Weston had pulled his attention from the window, his eyes cutting to me and widening, his posture straightening out again.
“He told you all of that?” he repeated, dumbstruck. “Why would he do that?”
“I’ve been told that Silas offered to get close to me for the Klovoda, and I’ve been told that he did it just to punish you, to keep me away from you, because I’m important to you.” Weston nodded in response, and I tried not to roll my eyes. He couldn’t even comprehend Silas doing something to protect another person when there was a more antagonistic alternative for his actions. “Well maybe that’s true,” I lied, “but now that’s exactly what we are. We’re close. I consider him a close friend, as well as the others. They kept me away from you for as long as they could, and I understand why. You aren’t a nice man; you aren’t a nice person. Maybe you’re a good leader, I don’t know and I don’t particularly care. You torture people and tell yourself that there’s a greater purpose for it, you kidnap people and tell yourself that it doesn’t count because they’ve endured worse. You wanted Silas to kill Kingsling; it was written all over your face, not that you really tried to hide it. Kingsling was another casualty of something greater, just like Silas, just like me. And what about your other sons? What about the countless other children you’ve fathered in your quest for a replacement Voda Heir? What about their mothers? What about your own pairs? How many casualties do you deem acceptable losses in your quest for this greater thing?”

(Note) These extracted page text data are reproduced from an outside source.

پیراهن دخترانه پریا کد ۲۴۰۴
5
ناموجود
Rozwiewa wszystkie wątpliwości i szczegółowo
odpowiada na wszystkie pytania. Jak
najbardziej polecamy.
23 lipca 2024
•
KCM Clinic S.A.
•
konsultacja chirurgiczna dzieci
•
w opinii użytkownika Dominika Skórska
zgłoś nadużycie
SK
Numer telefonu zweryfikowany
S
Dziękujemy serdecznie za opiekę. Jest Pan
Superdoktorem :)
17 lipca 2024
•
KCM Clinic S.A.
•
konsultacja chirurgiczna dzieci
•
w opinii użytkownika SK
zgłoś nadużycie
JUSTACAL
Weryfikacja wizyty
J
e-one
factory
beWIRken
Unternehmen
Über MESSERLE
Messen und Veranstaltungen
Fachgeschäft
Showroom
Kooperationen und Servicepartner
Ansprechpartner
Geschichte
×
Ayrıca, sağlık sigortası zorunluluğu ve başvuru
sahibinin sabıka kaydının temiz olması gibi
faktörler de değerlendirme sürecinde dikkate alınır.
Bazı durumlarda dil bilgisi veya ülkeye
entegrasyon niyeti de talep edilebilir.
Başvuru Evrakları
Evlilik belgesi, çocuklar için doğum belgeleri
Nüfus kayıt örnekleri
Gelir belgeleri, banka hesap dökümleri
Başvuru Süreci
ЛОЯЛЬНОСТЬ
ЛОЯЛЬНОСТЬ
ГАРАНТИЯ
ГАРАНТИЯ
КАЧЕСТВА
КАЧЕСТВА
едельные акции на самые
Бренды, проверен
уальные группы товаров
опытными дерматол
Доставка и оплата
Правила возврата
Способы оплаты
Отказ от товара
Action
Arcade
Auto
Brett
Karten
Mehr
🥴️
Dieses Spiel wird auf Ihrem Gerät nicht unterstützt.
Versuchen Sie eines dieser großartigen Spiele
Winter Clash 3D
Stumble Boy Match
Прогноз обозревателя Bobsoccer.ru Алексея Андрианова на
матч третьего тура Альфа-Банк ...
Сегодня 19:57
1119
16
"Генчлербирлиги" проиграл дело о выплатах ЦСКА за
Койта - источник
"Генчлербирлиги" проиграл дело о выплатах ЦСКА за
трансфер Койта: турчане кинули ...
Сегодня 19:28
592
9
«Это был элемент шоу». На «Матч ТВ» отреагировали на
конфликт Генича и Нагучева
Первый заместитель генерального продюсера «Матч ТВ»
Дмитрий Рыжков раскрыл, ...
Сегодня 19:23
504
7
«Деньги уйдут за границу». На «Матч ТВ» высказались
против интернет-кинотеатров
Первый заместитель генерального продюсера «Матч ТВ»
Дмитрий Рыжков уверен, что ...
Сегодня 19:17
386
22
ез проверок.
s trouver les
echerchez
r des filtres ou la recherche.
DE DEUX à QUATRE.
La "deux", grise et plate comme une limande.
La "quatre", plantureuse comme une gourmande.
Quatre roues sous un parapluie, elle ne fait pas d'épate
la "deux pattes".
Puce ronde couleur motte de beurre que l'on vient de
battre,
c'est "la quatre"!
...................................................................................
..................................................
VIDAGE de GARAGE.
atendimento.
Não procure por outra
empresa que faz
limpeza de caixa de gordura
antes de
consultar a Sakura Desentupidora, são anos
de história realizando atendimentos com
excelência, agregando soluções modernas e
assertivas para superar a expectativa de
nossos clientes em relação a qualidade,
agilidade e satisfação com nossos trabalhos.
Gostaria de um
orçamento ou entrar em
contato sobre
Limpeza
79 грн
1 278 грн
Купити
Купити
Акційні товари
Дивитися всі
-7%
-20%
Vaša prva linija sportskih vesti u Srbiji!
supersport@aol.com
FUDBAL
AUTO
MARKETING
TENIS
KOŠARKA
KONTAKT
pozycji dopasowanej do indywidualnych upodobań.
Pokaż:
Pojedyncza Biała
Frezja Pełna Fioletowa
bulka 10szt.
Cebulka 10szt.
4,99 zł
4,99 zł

I heaved in a deep breath, my headache beginning to ebb away as fury broiled inside of me, rising through my body until I was sure that the fire burned in my retinas, spitting heat at the poor excuse for a man sitting opposite me. He seemed to be at a loss for words, torn between a fury to answer mine and a bafflement at everything I had just spat at him.

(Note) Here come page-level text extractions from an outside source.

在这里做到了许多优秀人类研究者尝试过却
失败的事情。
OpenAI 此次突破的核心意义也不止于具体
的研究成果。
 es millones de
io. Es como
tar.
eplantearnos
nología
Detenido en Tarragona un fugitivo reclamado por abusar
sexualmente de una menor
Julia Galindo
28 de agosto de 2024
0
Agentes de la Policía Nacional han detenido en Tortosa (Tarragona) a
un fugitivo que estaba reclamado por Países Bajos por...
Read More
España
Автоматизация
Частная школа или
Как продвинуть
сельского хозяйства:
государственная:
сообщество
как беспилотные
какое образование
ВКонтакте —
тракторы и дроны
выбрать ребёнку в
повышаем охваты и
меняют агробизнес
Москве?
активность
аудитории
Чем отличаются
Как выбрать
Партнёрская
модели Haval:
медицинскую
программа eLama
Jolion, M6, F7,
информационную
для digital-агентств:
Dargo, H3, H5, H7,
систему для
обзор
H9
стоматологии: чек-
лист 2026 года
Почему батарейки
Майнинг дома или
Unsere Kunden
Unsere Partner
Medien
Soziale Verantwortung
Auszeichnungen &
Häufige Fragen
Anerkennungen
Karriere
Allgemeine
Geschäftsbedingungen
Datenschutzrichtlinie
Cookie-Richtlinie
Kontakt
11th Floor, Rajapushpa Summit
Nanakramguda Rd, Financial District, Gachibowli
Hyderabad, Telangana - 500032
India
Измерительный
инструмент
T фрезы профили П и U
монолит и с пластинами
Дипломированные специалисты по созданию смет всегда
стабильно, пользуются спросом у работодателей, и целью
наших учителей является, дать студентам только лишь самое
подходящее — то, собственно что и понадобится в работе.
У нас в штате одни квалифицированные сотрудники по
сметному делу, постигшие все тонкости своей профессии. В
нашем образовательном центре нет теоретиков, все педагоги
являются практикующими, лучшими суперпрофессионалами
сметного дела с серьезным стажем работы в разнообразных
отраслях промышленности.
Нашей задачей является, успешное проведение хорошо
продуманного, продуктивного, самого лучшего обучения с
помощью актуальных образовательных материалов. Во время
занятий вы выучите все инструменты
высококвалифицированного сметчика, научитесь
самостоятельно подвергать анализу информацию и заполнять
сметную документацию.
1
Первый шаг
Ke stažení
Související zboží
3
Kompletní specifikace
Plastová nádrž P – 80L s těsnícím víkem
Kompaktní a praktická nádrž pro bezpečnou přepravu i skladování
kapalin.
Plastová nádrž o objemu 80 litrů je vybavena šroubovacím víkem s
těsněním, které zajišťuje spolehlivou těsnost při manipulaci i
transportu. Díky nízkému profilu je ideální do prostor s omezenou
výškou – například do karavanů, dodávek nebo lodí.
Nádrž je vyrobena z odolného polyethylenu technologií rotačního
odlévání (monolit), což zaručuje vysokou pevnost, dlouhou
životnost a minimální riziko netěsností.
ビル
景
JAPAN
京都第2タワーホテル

“I’ll have to go back to the Komnata tomorrow to find out what they want from me,” I continued, forcing my voice to return to a semblance of calm. Weston was a political man above everything else, and if I wanted to survive him, I needed to play his political games. Scathing him with just how lowly I thought of him had been nice, and it had certainly made me feel better… but it wasn’t going to help my situation. “But what they want from me is different to what you want from me, isn’t it, Weston? That’s why I’m here. Dominic might have been impossible for you to control, but at least he wanted the same things from me as you did. You’re not so sure about the rest of the Klovoda. You aren’t so sure that they’ll accept your casualties, or agree on this greater vision that you’re so obsessed with, isn’t that right?” I didn’t even pause to allow him to confirm or refute my claims, because I could see from the rapidly growing astonishment on his face that I was correct. I forced myself to continue. “You’ve managed to win Yas over, for the most part. That much is obvious—but it’s not just obvious to me, because the rest of the Klovoda can see it, and they don’t like it. They don’t want another Kingsling. So tell me… just out of curiosity… who chooses the Director? Is it you, or is it the Klovoda?”
This time I waited for a response, sinking my teeth into my lower lip to keep from blurting out anything else just to combat the nervous fear that danced around my lingering migraine. Weston fought down his anger, folding his arms loosely and observing me for a short time, before turning to the window again in an impression of feigned nonchalance.
“The Director is chosen by a majority vote,” he informed me evenly. “Everyone in the Klovoda is expected to appoint a favourite. My opinion will be called upon in the event of an even vote.”
He turned his eyes back to me as he finished, the expression in them expectant. He actually seemed to want me to conclude my theory.
“You don’t think Yas will be chosen,” I mused out loud. “You think it will be someone who doesn’t agree with you, so if I am ever taken to the Klovoda, you feel that you need to be the one bringing me there. You would never have allowed me to make contact with them on my own; my business with them is a convenient way for you to assert your claim over me. You want them to acknowledge that I am your test subject, not theirs.”